Why is there local path being added to the generated intent_featurizer_count_vectors.pkl

tommetcalfe
rasa-nlu
(Libindavis) #1

Hi Communities,

I am using tensorflow and CounVector to featurize the input text.
Here is my pipeline configure:

language: "en"
pipeline:
    - name: "nlp_spacy"
    - name: "tokenizer_spacy"
    - name: "intent_featurizer_count_vectors"
      stop_words: ['how','what','hows','is','the','whats']
      min_df: 0.0
      max_df: 1.0
      min_ngram: 1
      max_ngram: 2
    - name: "intent_entity_featurizer_regex"
    - name: "ner_crf"
      BILOU_flag: true
      features: [["low",'title'],
           ["bias", "low", "title","pos",'pattern','prefix5','prefix2', 'suffix5', 'suffix3'],
           ["low", "title"]]
    - name: "ner_duckling_http"
      url: "http://localhost:8000"
      dimensions: ["time", "number", "duration", "ordinal"]
      locale: "en_US"
      timezone: "US/Pacific"
    - name: "ner_synonyms"
    - name: "intent_classifier_tensorflow_embedding"

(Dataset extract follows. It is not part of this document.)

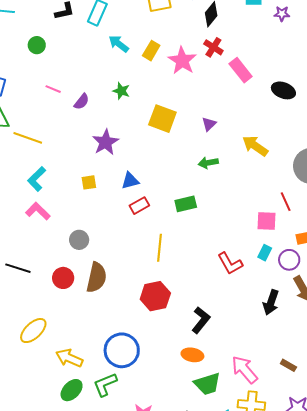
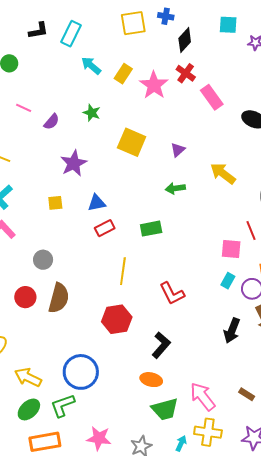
red L-shape: (230, 264) -> (172, 293), moved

But when I run my model in a Docker container, it would try to access my local file of /home/<my_local_path>/rasa_nlu/rasa_nlu/featurizers/count_vectors_featurizer.py, other than the related file in the docker which is /app/rasa_nlu_chatbot/rasa_nlu/rasa_nlu/featurizers/count_vectors_featurizer.py. And it leads to some strange error message like:

File "/usr/local/lib/python3.5/site-packages/sklearn/feature_extraction/text.py", line 266, in <lambda>
    tokenize(preprocess(self.decode(doc))), stop_words)
  File "/home/<my_local_path>/rasa_nlu/rasa_nlu/featurizers/count_vectors_featurizer.py", line 140, in _tokenizer

NameError: name 'T' is not defined

After some debugging, I found that in the generated intent_featurizer_count_vectors.pkl, there is a string of my local path /home/<my_local_path>/rasa_nlu/rasa_nlu/featurizers/count_vectors_featurizer.py.

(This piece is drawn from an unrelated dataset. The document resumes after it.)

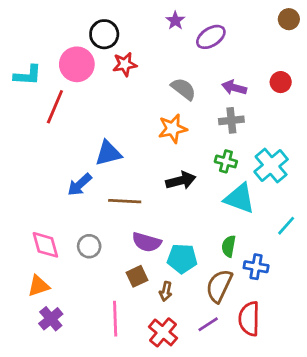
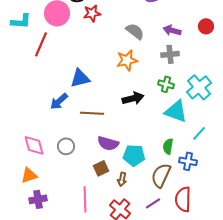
cyan line: (286, 226) -> (199, 133), moved
purple cross: (51, 319) -> (38, 199), turned 30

My question is, why is the model in the docker trying to acces my local path ? Why is a local path in the generated model?

My RASA_nlu version is : “0.14.0a1”

(Libindavis) #2

Below is a snippet of the generated intent_featurizer_count_vectors.pkl, as you can see that my local path is being refered.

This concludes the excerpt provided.